5.29.2006

And I Just Can't Hide It

It was a similar setting at our dinner table. All are eating, except Ellie, who loves to get down from her seat after two bites of her meal. This always drive us crazy since she usually spends the entire half an hour prior to dinner with demands for food because she is "really hungry."

Ellie also plays this game with us, droning on that she has to poop. Since she is a poop-hoarder, we always oblige her request, until recently. She never goes when we let her get down to wander the living room, so we have been making her sit with us at the table, and try to make her stomach a few more bites dinner until we are finished.

On this night, it was the same thing; constant requests for food, get served, eat two things, then decide it is time to lolly-gag around. I made her sit at the table, after several pleases and threats. Then we somehow got on the subject of Disneyland.

Emma had acquired a Disneyland brochure which both of the girls had embedded into their memories. Ellie is in love with the little cars from Autotopia.

As soon as we touched the Disneyland subject, the teary-eyed two-year old flooded us with crazy, almost undecipherable jabber about what she wants to ride on when she gets to "The Happiest Place on Earth."

"Eddy loves da tars. Yeah, da yeddow one is Eddy's tar. Daddy sit in da back. Eddy drive da yeddow one. It is soooo edciting!" she rambled and ended with her cheek resting on her shoulder and her hands clasped in front of her, resembling a Betty Boop pose.

We erupted in laughter while she continued, adding more emphasis on how "edciting" it will be, "Eddy drive da yeddow with Daddy in da back. It is soooooo edciting!" as she clapped her hands with elated anticipation.

"That's great, honey, now eat your apples."

5.23.2006

And a World of Fears

"You know, Kadra's dad grew up in this town, Emma." I mentioned to my 5 year old as we drove into downtown. We were visiting my parents in Woodland Park. Emma was sitting in the back seat of the car, seemingly engrossed with her grocery list she had been duplicating from the one my wife had given me.

She murmured a response, as if I was distracting her train of thought.

"Yep, it sure is a small world. Isn't it?" I continued.

It was as if I had snapped her out of a trance, but instead of clucking like a chicken, she became Socrates.

"You know, it really is a small world," she began. "We think it is a big world, but us humans, we are just animals."

Even if I had some sort of response, I would not of been able to get a word into her run-on philosophical declaration.

"And humans have to just kill some animals because we don't like them. Humans are just animals. Other animals think their world is small, but it is really big. We know it is big. They just think it is small. And we have to just kill some animals, and they just don't know." The rambling was much longer than this, and I know I am losing a great deal of the detail, just a few days after it happening, however, it was very profound. Vague enough to insinuate countless meanings, but deep enough to blatantly state a specific argument. She made me so proud.

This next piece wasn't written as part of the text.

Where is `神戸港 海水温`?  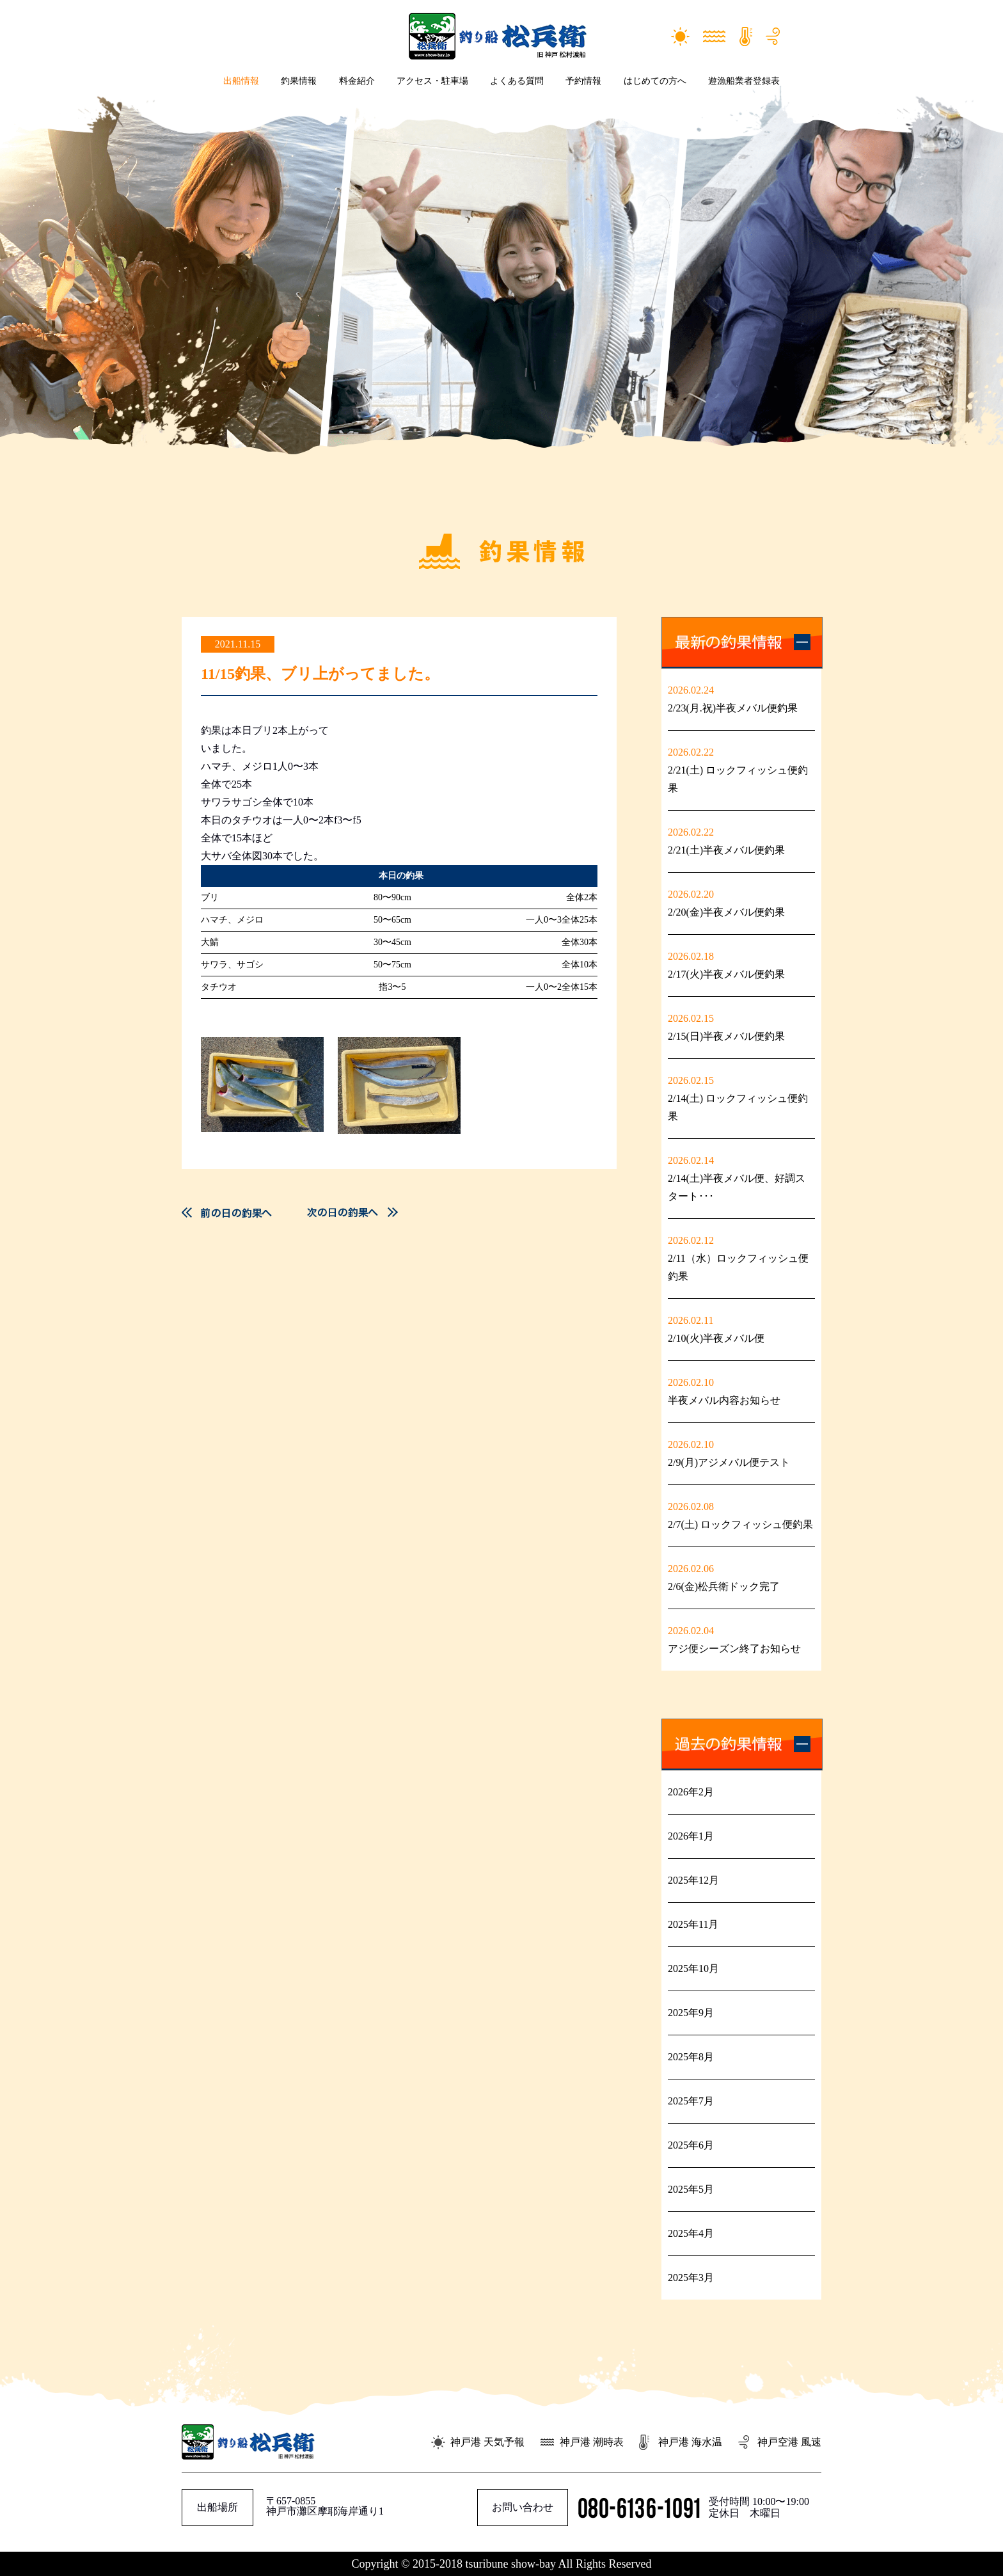
神戸港 海水温 is located at coordinates (690, 2442).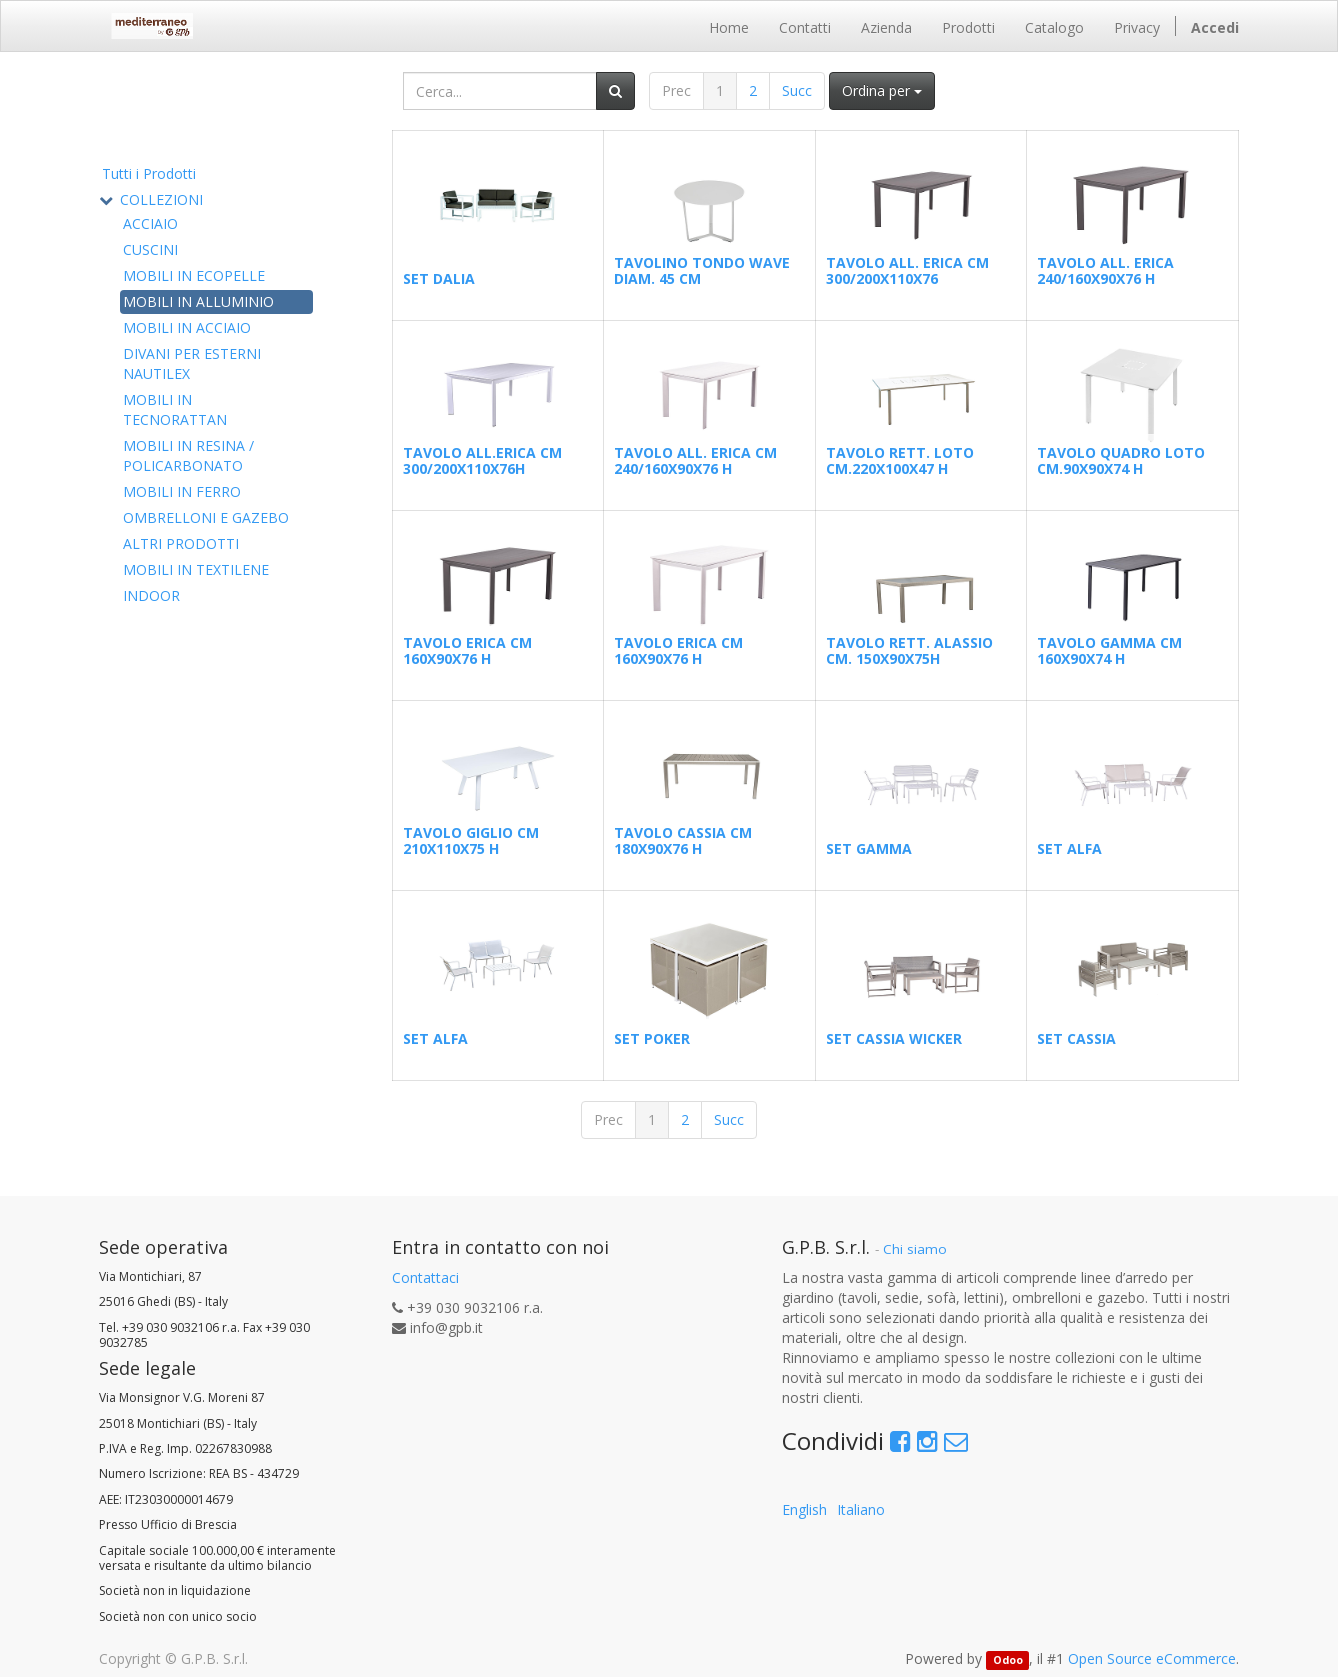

I believe that our discussions of the food chain, predators, carnivores, who eats who, and the like instigated this flood of thought from my sweet little girl. Of course, maybe the thought of the song, "It's a Small World" might subconsciously stir aggressive behavior of even the very young.
Ridin' along in this big ol' jet plane, I've been thinkin' about my home

Our flight landed in Phoenix. We were in row 18 out of 25. At 6 seats per row, we knew right off that it was going to take awhile before we would be able to exit the plane.

The girls had both been really good, but we were nearing the last leg of a long day trip, and we still had at least two hours on the road to get to our house. We were fearing the furnace-like blast of hot air that accompanies most passengers when arriving Sky Harbor Airport. The heat always brings out the best in all of us. The anxiety was beginning to ferment deep inside my chest.

Ellie smiled at me and was dancing to the hip-hop music that mysteriously seeped from the overhead speakers as we waited. I held my breathe.

Row by row, overhead storage bins slowly emptied as the temperature slowly rose. Truthfully, it could of been my imagination fueled with anticipation to get home. Abbie asked me if I could carry Ellie out. I agreed, and was happy to see the two seats in front of us clear out.

I reached down and raised Ellie up into my arms. I grunted. She immediately began loudly chatting to me with a twinkle of laughter burning in her smile, "Daddy farted!" she hollered.

The remaining passengers fell silent in anticipation for an encore of toilet talk from my two-year old as she quickly restated her previous two words. This time it was delivered as a question, that she immediately answered for me, "Daddy farted? Nooooo, Daddy NO farted!"

She ran on, "Ellie farted? Noooo, Ellie NO farted too!"

The airplane audience erupted in laughter as she basked in her comedic glory. She paused one moment, a pregnant pause of sorts before she peeked over my shoulder to see the entertained crowd.